GOAL OF THE EXERCISE = Beginning with the line that contains "te geven. Door", copy each subsequent line of the data below through the last one, including both ends but not the pictures.
DATASET EXCERPTS section start
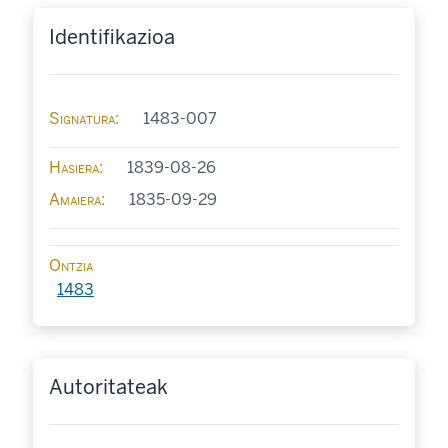
Identifikazioa
Signatura
1483-007
Hasiera
1839-08-26
Amaiera
1835-09-29
Ontzia
1483
Autoritateak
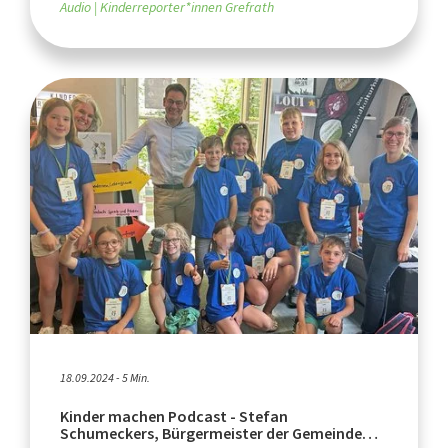
Audio
Kinderreporter*innen Grefrath
18.09.2024 - 5 Min.
Kinder machen Podcast - Stefan
Schumeckers, Bürgermeister der Gemeinde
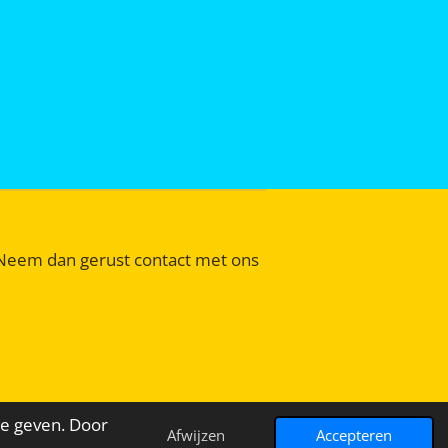
t? Neem dan gerust contact met ons
te geven. Door
Afwijzen
Accepteren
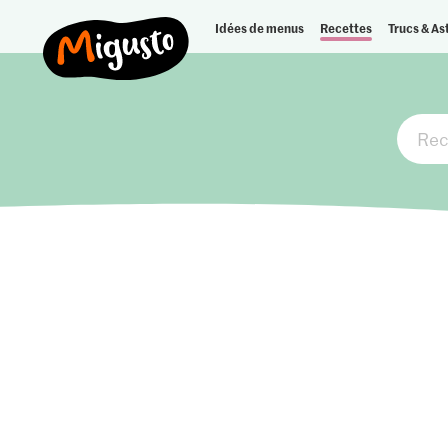
Idées de menus
Recettes
Trucs & As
DATASET EXCERPTS section end
EXERCISE SOLUTION =
te geven. Door
Afwijzen
Accepteren
Idées de menus
Recettes
Trucs & As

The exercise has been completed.